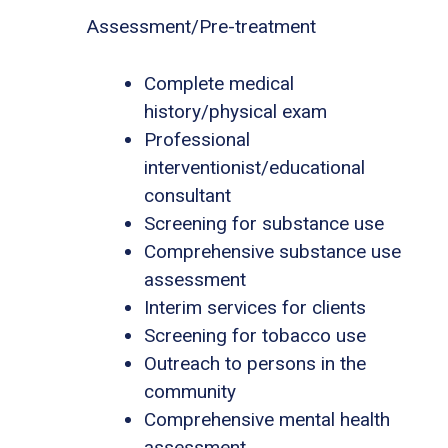
Assessment/Pre-treatment
Complete medical
history/physical exam
Professional
interventionist/educational
consultant
Screening for substance use
Comprehensive substance use
assessment
Interim services for clients
Screening for tobacco use
Outreach to persons in the
community
Comprehensive mental health
assessment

+===+

Every entry must be written out exactly, with all pictures left out.

§ ANSWER SPACE
Assessment/Pre-treatment
Complete medical
history/physical exam
Professional
interventionist/educational
consultant
Screening for substance use
Comprehensive substance use
assessment
Interim services for clients
Screening for tobacco use
Outreach to persons in the
community
Comprehensive mental health
assessment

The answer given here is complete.